Fehlte nur noch Zander

Schade, dass Frank Zander nie eine deutsche Blödel-Version von „You Sexy Thing“ mit dem Titel „Alle lieben Mirco“ herausgebracht hat. In den späten Siebzigern und frühen Achtzigern waren derlei Verlustigungen bekannter Hits bekanntlich an der popkulturellen Tagesordnung. Hätte ich wirklich all das Geld, von dem Leute immer wieder annehmen, dass ich es habe, ich würde versuchen, damit Frank Zander zu bewegen, die „deutsche Spezialversion“ (wie es damals auf Singles-Covern von Zander, Krüger, Hallervorden bisweilen hieß) jetzt noch rasch aufzunehmen.

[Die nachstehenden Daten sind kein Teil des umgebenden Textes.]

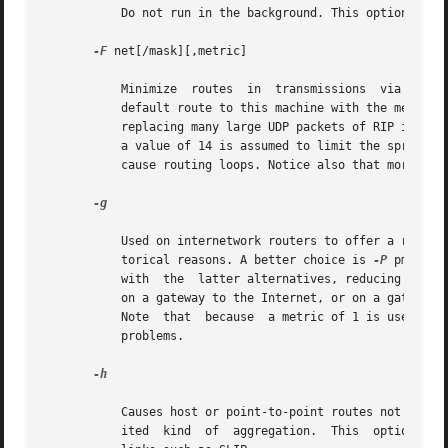
	   Do not run in the background. This option is meant for interactive use.

-F
 net[/mask][,metric]

	   Minimize  routes  in  transmissions	via  interfaces  with  addresses that match net (network number)/mask (netmask), and synthesizes a

	   default route to this machine with the metric. The intent is to reduce RIP traffic on slow, point-to-point links, such as PPP links, by

	   replacing many large UDP packets of RIP information with a single, small packet containing a "fake" default route. If metric is absent,

	   a value of 14 is assumed to limit the spread of the "fake" default route. This is a dangerous feature that, when used  carelessly,  can

	   cause routing loops. Notice also that more tha
-g

	   Used on internetwork routers to offer a route 
	   torical reasons. A better choice is 
-P
 pm_rdis
	   with  the  latter alternatives, reducing the s
	   on a gateway to the Internet, or on a gateway that uses another routing protocol whose routes are not reported to other local  routers.

	   Note  that  because	a metric of 1 is used, this feature is dangerous. Its use more often creates chaos with a routing loop than solves

	   problems.

-h

	   Causes host or point-to-point routes not to be advertised, provided there is a network route going the same direction. That is  a  lim-

	   ited  kind  of  aggregation.  This  option is useful on gateways to LANs that have other gateway machines connected with point-to-point
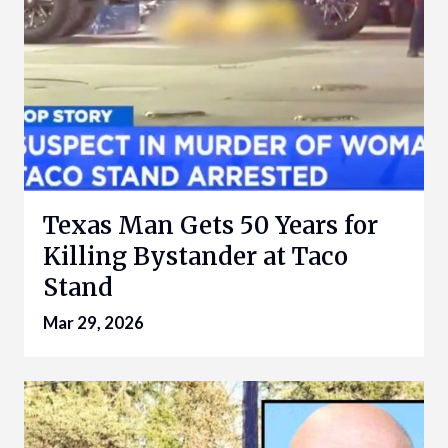
Texas Man Gets 50 Years for
Killing Bystander at Taco
Stand
Mar 29, 2026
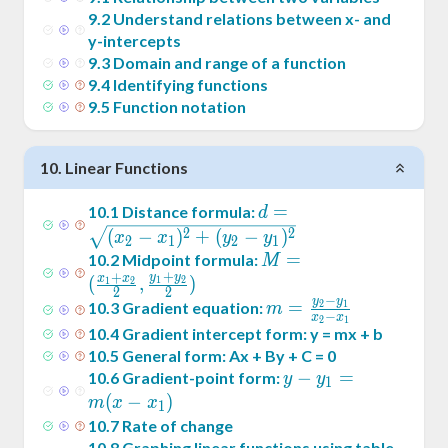
9
.
2
Understand relations between x- and
y-intercepts
9
.
3
Domain and range of a function
9
.
4
Identifying functions
9
.
5
Function notation
10
.
Linear Functions
d =
=
10
.
1
Distance formula:
d
\sqrt{(x_2-
2
2
(
−
)
+
(
−
)
x
x
y
y
2
1
2
1
x_1)^2+
M = (
=
10
.
2
Midpoint formula:
M
+
(y_2-
+
y
y
\frac{x_1+x_2}2
x
x
(
,
)
1
2
1
2
2
2
y_1)^2}
−
,\frac{y_1+y_2}2)
y
y
m =
=
10
.
3
Gradient equation:
2
1
m
−
x
x
2
1
\frac{y_2-
10
.
4
Gradient intercept form: y = mx + b
y_1}{x_2-
10
.
5
General form: Ax + By + C = 0
x_1}
y -
−
=
10
.
6
Gradient-point form:
y
y
1
y_1
(
−
)
m
x
x
1
= m
10
.
7
Rate of change
(x -
10
.
8
Graphing linear functions using table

Nur für mich.

Für alle Leute, die sich für uninteressante Sachen interessieren: Meine liebsten Spezial-Blödel-Fassungen großer Charterfolge sind Mike Krügers „Seit ich hier wohne“ (Original: Bino – „Mama Leone“), Dieter Hallervordens „Punker Maria“ (Original: Oliver Onions „Santa Maria) und „Ein Korn im Feldbett“ von Fips Apsmussen, dem „H.P. Baxter der Blödelszene“ (Spex).

Eben lese ich bei Wikipedia, dass die oben erwähnte McLennan-Zeile aus „Streets of Your Town“ wie folgt lautet: „… and this town is full of battered wives“. Ja, wie denn nun? Verrückte Popmusik …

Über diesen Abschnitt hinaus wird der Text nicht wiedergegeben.